All I could think was that there was someone out there who had come all this way and, in the relief of arriving in Europe, had accidentally left behind life-saving medicine. It all seems so tragic.
I found a pair of glasses, a crushed pair of glasses under something else I picked up. I depend on my glasses, all the time, to see anything, I can’t imagine how I would survive without them.
I have found rolls of packets of diabetes syringes in perfect condition, just lying on the ground.
That’s when I really began to see the people behind the detritus.
I began to see the lives like ours, made up of the small things that we use to get through every day, to the hopes and dreams they carry along with them.
When refugees finally arrive for the first time where they feel safe they can, in the relief, euphoria, and fear, lose track of their bags. A lot of the time they arrive in the dark and things are getting passed between people, or they are soaking wet and when getting changed things get left behind. Or, they need emergency medical help and things just get mislaid,
Or they have had to throw all their belongings out of the boats because the weight is making it sink, and it ends up washing up on the shore.
Men and women go to work with pride in their appearance, woman have beautiful jewellery and clothes and men have stylish jackets and expensive trainers. They read books for inspiration, for entertainment and education.
They use the same Old Spice deodorant as us and probably saw the same advert.
They have little zip-up cases for jewellery which chink with earrings, and rings and necklaces, maybe passed down by mothers and grandmothers, maybe birthday presents and reminders of anniversaries.
I have found books of poetry, that were clearly so sentimental and inspiring they were carried across the Turkish sea.
I found children’s designer sneakers with the same pop-culture characters on the sides of them.
Their girls like the same things our girls do…
Their babies shoes are our babies shoes.
Their babies are fed the same mushy looking food, in the same little glass jars.

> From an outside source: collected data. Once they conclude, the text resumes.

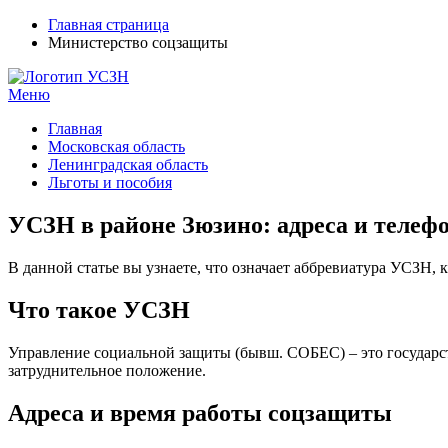
Главная страница
Министерство соцзащиты
Меню
УСЗН в регионах РФ
Контакты и время отделений
Главная
Московская область
Ленинградская область
Льготы и пособия
УСЗН в районе Зюзино: адреса и телеф
В данной статье вы узнаете, что означает аббревиатура УСЗН,
Что такое УСЗН
Управление социальной защиты (бывш. СОБЕС) – это государс
затруднительное положение.
Адреса и время работы соцзащиты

Their teenagers worry about boyfriends or girlfriends, and what outfit to wear to look cool.
They hang out at shopping malls, watch TV, they laugh and joke around together, they even drink the same coffee.
Their children cuddle a toy to sleep at night.

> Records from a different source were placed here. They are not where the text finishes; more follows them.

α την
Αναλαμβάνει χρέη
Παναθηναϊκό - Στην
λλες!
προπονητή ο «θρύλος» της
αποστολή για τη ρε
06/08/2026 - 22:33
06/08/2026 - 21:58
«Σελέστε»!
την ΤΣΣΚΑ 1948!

One of the first things I found running through my head in my first days here was “They’re people, just like us”, all the things people were afraid of when I said I was coming just aren’t true. In the short time I have been here, I have been struck again and again by that thought.
I watch the refugees, as they land – wet, confused, elated, tired, scared – as they walk, and walk, and walk, and I think “They’re just people.”
It would be insulting to try and relate to the journey the refugees have had to choose to take. There is nothing that compares. They leave everything they have, fight their way through war-torn countries and over unforgiving waters in howling winds. The least we can do is be on the beaches when they arrive. From the detritus of their desperate flight, I can see that we can’t replace everything they lost or left behind. All we can do is give them clean clothes to change into, dry socks, something small to eat, and a drink of water.
But most of all, above everything else, we give out kindness: a friendly hand, eye contact, sometimes a hug, and a smile. Everyone can do this one small thing for someone else.
A smile means everything. It reminds us we’re just people.
But what about after? We hand them over to the rest of the world.
I just hope the next person they meet will greet them with the respect and kindness we all deserve.